Says I. Not sure about halved but significantly lower than today apart from Africa. By 2100 even Asia and India re forecast to have declining population. The world population will continue to rise for probably the next 40 years or so only due to those already born up to ten years ago, not because there are more people being born than dying. Africa is unfortunately forecast to continue to grow their population until they stop killing each other and start universally educating women and actually producing wealth, so that their health and welfare, particularly child mortality rates improve. Then, as in all other developed and fast developing areas, birth rates will fall to achieve just about a population balance.
European birthrates are currently and generally well below that needed to maintain a long term stable population, let alone a growing one.
 
Last edited:

Cowabunga

Member
Location
Ceredigion,Wales

thesilentone

Member
Livestock Farmer
Location
Cumbria
Says I. Not sure about halved but significantly lower than today apart from Africa. By 2100 even Asia and India re forecast to have declining population. The world population will continue to rise for probably the next 40 years or so only due to those already born up to ten years ago, not because there are more people being born than dyeing. Africa is unfortunately forecast to continue to grow their population until they stop killing each other and start universally educating women and actually producing wealth, so that their health and welfare, particularly child mortality rates improve. Then, as in all other developed and fast developing areas, birth rates will fall to achieve just about a population balance.
European birthrates are currently and generally well below that needed to maintain a long term stable population, let alone a growing one.

Demographics are interesting, and now and again go against the flow. we periodically go through a demographic trough for many reasons. However, one thing is for certain, % growth rate may fall as it's divided by an ever increasing number, World migration will increase, as will World population, it's a mathematical certainty.

Unless you've got the next pandemic brewing in a bucket at home :ROFLMAO:
 

Cowabunga

Member
Location
Ceredigion,Wales
Demographics are interesting, and now and again go against the flow. we periodically go through a demographic trough for many reasons. However, one thing is for certain, % growth rate may fall as it's divided by an ever increasing number, World migration will increase, as will World population, it's a mathematical certainty.

Unless you've got the next pandemic brewing in a bucket at home :ROFLMAO:
The mathematics is relatively simple and very interesting. Best illustrated by the late great Professor Hans Rosling.

 

Hilly

Member
We need to spread out. The population of the SE is similar to Scotland and Wales combined.
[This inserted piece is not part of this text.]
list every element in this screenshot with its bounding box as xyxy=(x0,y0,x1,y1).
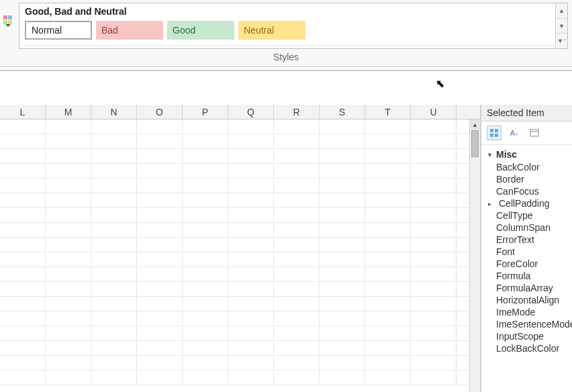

Everyone needs somewhere to live and all the demands that go with numbers of people.

Going back to me previous post, if we were to give every person a carbon footprint value, the SE would be far and away the greatest polluter, and so on.
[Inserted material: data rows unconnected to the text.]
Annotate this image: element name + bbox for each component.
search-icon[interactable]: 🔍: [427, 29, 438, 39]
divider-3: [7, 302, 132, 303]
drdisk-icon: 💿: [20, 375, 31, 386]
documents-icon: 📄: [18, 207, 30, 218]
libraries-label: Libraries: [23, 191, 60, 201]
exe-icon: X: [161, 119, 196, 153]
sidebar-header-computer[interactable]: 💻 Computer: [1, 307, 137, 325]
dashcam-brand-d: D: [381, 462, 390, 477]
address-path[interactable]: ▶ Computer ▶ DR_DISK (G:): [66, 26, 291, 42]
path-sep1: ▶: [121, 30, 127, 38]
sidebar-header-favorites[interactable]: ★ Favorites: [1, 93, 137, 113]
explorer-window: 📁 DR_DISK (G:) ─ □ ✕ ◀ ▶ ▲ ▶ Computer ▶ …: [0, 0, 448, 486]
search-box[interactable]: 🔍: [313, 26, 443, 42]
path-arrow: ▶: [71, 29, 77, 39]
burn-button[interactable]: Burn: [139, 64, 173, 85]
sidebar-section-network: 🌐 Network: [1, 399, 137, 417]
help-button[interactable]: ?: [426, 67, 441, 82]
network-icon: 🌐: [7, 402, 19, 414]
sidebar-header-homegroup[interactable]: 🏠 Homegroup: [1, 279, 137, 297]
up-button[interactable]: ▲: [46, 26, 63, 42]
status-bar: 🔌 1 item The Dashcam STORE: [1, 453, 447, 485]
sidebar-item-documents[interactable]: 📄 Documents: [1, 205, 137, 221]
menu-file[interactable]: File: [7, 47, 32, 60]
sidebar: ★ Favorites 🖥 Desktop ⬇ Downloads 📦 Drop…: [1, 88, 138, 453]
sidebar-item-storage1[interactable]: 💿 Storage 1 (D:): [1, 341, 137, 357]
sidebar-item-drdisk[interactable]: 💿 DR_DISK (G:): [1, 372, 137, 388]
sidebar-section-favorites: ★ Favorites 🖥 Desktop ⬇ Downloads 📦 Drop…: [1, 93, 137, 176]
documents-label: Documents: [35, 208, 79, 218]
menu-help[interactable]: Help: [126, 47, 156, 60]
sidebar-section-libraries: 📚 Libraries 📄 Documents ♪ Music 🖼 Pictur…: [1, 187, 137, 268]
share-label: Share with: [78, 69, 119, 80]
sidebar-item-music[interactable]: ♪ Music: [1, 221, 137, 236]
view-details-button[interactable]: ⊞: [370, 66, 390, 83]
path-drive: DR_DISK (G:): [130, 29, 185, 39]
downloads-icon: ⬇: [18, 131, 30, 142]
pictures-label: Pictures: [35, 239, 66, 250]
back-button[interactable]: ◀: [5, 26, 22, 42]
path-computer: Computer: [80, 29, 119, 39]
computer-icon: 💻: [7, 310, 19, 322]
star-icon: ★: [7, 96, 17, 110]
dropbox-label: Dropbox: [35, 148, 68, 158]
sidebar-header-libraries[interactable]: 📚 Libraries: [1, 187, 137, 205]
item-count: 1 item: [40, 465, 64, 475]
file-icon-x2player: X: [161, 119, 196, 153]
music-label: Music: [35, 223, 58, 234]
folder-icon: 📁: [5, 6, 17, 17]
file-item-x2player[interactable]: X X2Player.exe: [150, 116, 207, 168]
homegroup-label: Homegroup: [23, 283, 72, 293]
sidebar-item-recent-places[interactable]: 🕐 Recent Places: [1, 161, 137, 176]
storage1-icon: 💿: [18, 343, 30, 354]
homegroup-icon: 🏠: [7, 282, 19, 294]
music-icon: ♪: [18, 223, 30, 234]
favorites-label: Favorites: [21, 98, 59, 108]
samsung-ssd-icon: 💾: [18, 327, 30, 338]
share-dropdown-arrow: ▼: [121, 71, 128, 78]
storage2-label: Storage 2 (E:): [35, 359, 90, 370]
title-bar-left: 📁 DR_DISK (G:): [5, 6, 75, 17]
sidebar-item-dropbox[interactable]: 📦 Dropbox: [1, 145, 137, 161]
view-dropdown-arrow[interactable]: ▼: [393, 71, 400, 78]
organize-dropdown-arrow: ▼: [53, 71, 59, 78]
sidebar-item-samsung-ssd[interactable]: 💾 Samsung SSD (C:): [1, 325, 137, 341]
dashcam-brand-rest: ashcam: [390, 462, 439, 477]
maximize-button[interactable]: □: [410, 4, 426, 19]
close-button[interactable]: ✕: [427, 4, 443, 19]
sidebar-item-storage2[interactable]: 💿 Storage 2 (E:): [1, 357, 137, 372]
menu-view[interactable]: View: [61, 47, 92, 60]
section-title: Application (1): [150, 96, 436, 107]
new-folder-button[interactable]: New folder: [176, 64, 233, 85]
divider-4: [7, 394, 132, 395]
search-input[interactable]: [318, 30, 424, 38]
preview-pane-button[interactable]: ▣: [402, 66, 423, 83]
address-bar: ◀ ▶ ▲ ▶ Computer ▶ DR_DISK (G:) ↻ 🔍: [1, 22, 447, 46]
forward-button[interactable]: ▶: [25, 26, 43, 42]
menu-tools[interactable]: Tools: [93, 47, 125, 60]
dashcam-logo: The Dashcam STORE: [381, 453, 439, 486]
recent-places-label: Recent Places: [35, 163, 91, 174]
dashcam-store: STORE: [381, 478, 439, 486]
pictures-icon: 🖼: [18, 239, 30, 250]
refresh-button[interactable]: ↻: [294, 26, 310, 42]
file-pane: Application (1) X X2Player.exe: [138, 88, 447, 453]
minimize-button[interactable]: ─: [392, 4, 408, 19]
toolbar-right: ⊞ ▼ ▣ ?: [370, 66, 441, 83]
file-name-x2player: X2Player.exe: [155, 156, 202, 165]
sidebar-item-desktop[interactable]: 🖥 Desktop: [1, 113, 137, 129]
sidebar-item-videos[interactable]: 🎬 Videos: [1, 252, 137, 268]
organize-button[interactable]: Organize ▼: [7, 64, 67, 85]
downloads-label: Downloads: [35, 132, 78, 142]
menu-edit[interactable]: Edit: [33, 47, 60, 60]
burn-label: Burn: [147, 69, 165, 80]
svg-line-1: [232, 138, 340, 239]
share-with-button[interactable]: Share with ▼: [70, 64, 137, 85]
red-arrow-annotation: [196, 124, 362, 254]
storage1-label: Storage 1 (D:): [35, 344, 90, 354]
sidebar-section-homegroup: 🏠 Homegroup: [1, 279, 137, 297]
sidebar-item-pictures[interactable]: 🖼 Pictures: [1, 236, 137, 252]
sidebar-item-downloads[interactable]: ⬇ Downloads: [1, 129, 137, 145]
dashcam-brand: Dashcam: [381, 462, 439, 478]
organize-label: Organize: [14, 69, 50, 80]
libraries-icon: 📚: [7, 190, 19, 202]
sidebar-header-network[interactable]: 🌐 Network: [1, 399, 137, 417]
Agriculture (in theory) should be the winner as everyone has to eat, and importing food also adds to emissions, unless of course we import everything and there is a nett gain over producing at home.

Importing to much affects National Security and woe betide being held to ransom by food and fuel suppliers.
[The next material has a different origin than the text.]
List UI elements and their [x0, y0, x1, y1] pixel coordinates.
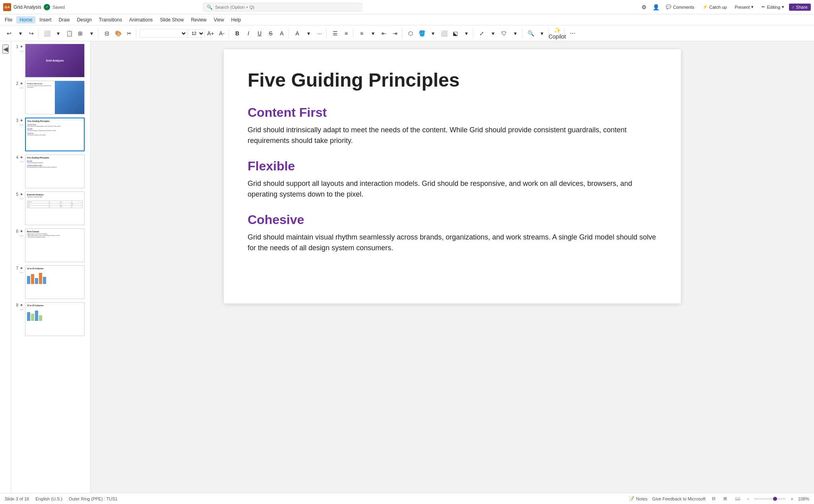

As we now row our own canoe, and it gathers momentum, being independent with both food and fuel should become a national priority.

After decades of farming responding to what has been asked of us, and then being used as the whipping boy when needed, we have reached a point where we need a voice that is heard.

It's time to lead instead of following.
It’s time the nfu was got rid of and new fresh Union .
 

Cowabunga

Member
Location
Ceredigion,Wales
Here is the world's population distribution with forecast up until 2050 and beyond. Again explained in plain terms by Hans Rosling.
Note that Europe will have no significant population increase compared to ten years ago.